Sono arrivati dallo stabilimento Stellantis di Trnava, una fabbrica del gruppo aperta in Slovacchia nel 2006. Sono diciassette operai specializzati slovacchi, che Stellantis ha trasferito da Trnava a Mirafiori, storico stabilimento che fu della Fiat, per lavorare durante alcuni mesi sulla linea della 500 elettrica, una delle automobili più vendute in Europa. La produzione viaggia infatti a gonfie vele, con punte di centomila vetture. Gli operai di Mirafiori non ce l’avrebbero fatta da soli, e altra forza lavoro verrà trasferita dalla Sevel di Atessa. Siamo al “calcio mercato” degli operai europei? È un segno di un cambiamento dell’organizzazione del lavoro o della mancanza di politiche industriali strategiche? Ne parliamo con Giorgio Airaudo, rieletto segretario generale della Cgil Piemonte, un sindacalista di grande esperienza, che conosce molto bene le dinamiche industriali dell’automotive, avendo diretto anche la Fiom regionale.

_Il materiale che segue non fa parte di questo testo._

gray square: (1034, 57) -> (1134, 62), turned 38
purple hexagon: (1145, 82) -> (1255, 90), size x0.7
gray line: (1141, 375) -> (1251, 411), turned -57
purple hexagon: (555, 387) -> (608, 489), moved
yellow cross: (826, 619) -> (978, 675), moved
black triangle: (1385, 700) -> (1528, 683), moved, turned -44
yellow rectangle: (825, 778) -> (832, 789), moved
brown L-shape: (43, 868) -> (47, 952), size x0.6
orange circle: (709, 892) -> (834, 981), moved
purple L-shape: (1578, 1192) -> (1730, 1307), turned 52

Airaudo, siamo di fronte a una novità? Ora i grandi gruppi industriali usano gli operai stranieri per indebolire gli italiani?

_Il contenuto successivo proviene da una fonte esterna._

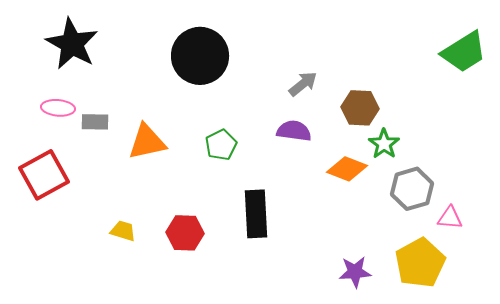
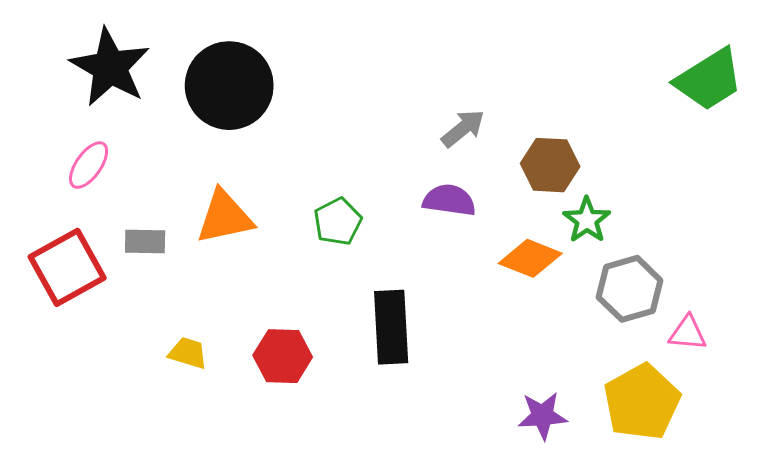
black circle: (200, 56) -> (229, 86), moved
pink ellipse: (58, 108) -> (89, 165), turned -60
gray rectangle: (95, 122) -> (145, 241), moved

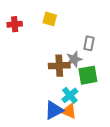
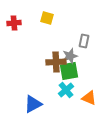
green square: (88, 75) -> (69, 71), moved
blue triangle: (54, 110) -> (33, 104), moved
orange triangle: (69, 111) -> (89, 98), moved

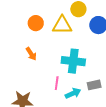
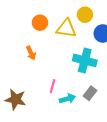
cyan cross: (73, 61) -> (85, 60), moved
gray rectangle: (94, 85) -> (90, 93), turned -48

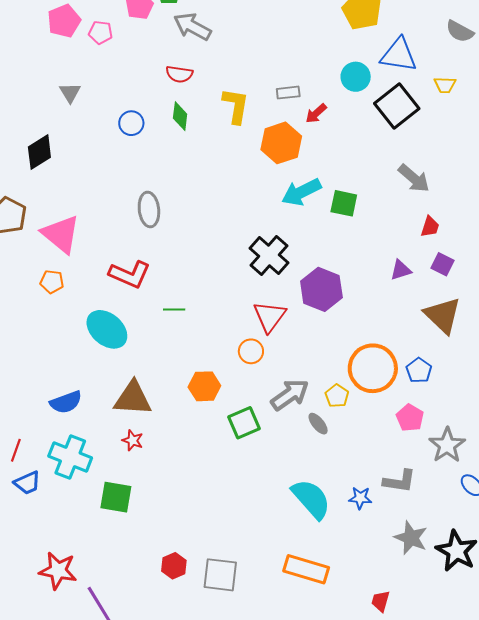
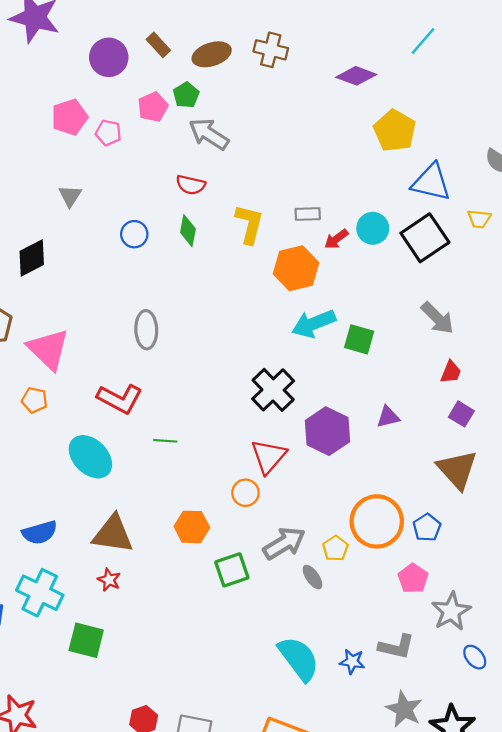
cyan circle: (356, 77) -> (373, 228), moved
purple triangle: (401, 270) -> (388, 417), moved

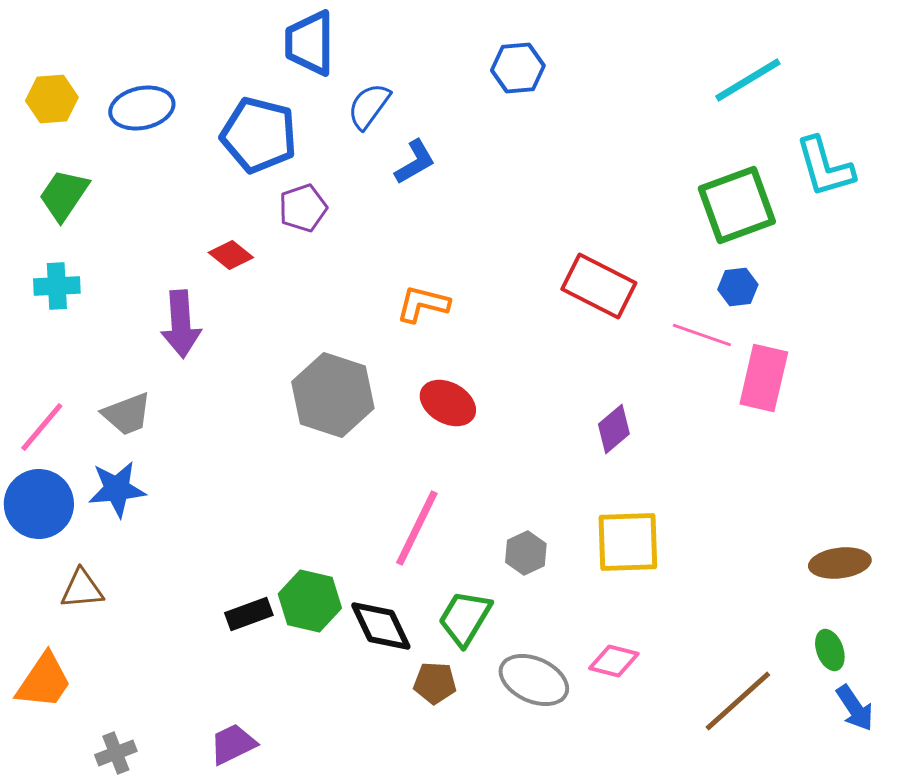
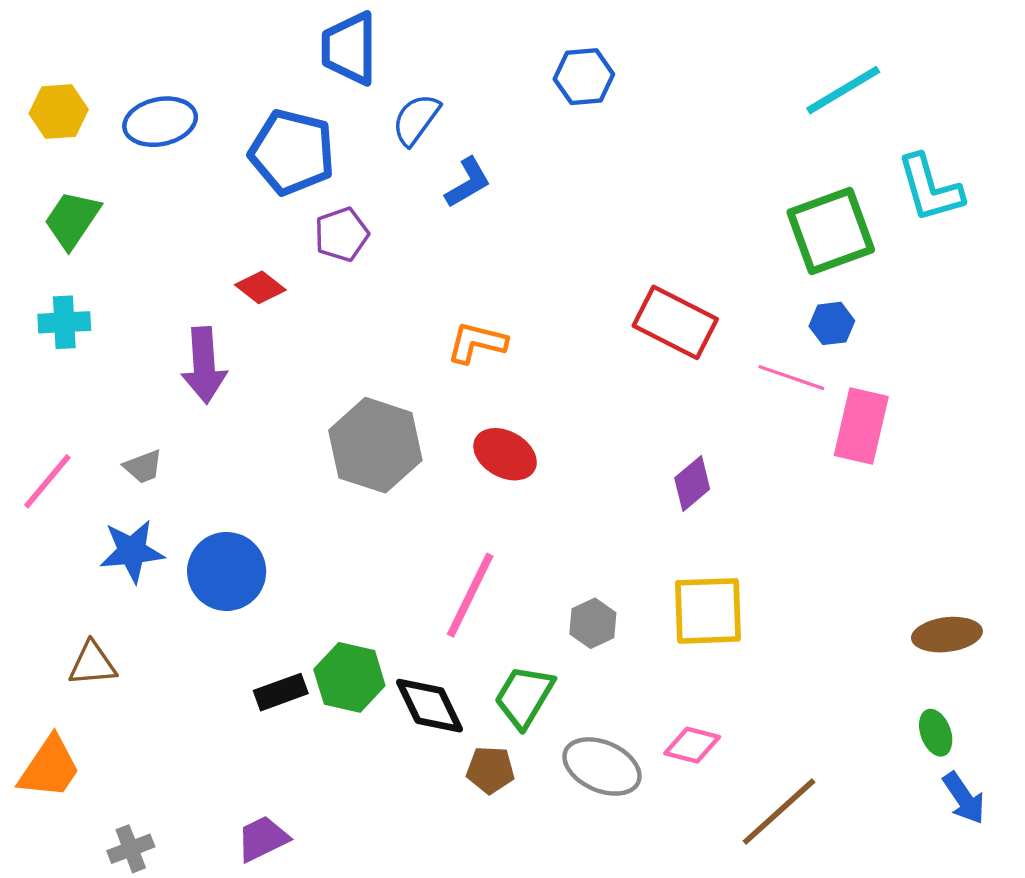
gray trapezoid: (127, 414) -> (143, 467), size x0.7
blue circle: (39, 504) -> (227, 571), moved
brown line: (738, 701) -> (779, 812), moved

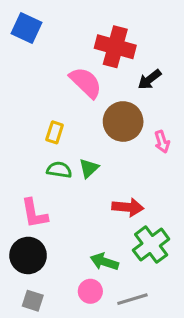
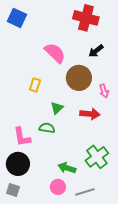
red cross: (115, 47) -> (86, 18), moved
green semicircle: (59, 170) -> (47, 128), moved
red arrow: (128, 207) -> (90, 114), moved
gray square: (33, 301) -> (13, 190), moved

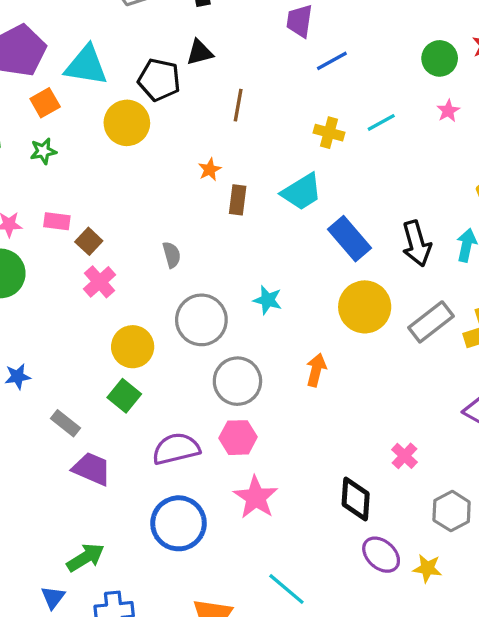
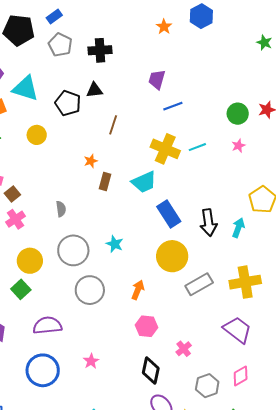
yellow circle: (127, 123) -> (37, 135), moved, size x0.7
yellow cross: (329, 133) -> (165, 149), size x1.6
gray rectangle: (431, 322) -> (199, 284), moved
pink hexagon: (238, 438) -> (146, 326), moved
pink star: (256, 497) -> (91, 361), size x0.6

Per Torino si tratta sicuramente di una novità, anche se un fenomeno del genere era già successo durante le varie fasi di lancio di nuove produzioni o di apertura di stabilimenti all’estero. C’erano stati in passato scambi tra lavoratori stranieri e italiani, in fasi di addestramento in Serbia o in Polonia. Si è verificato il fenomeno opposto: italiani inviati all’estero per addestrare gli operai locali. Ma si trattava sempre di casi limitati. Ora sappiamo di almeno quattrocento lavoratori metalmeccanici che circolano per l’Europa nei vari stabilimenti. Ci sono, per esempio, anche degli italiani che stanno lavorando in Francia. Ma il punto non è questo. La morale della favola è molto semplice e ha due facce. Da una parte, vediamo un gruppo industriale come Stellantis che, in un momento di spinta produttiva su un prodotto, invece di assumere in Italia, sposta la sua forza lavoro dall’estero a seconda delle necessità produttive, e senza fare accordi con i sindacati; il secondo punto riguarda il governo: sentiamo ogni giorno dichiarazioni altisonanti in difesa della nazione e degli italiani, ma poi il governo in carica non ha alcuna proposta di politica industriale e lascia fare a Stellantis, facendo finta di niente rispetto a scelte industriali che rischiano di favorire la Francia. Non c’è uno straccio di idea sullo sviluppo dell’auto elettrica, che evidentemente è il futuro dell’industria della mobilità. Non parliamo poi delle scelte sulla riconversione necessaria in vista di uno sviluppo ecosostenibile. Basti pensare alle dichiarazioni del ministro Salvini e alle scene che abbiamo visto riguardo al ruolo dell’Italia in Europa sui carburanti.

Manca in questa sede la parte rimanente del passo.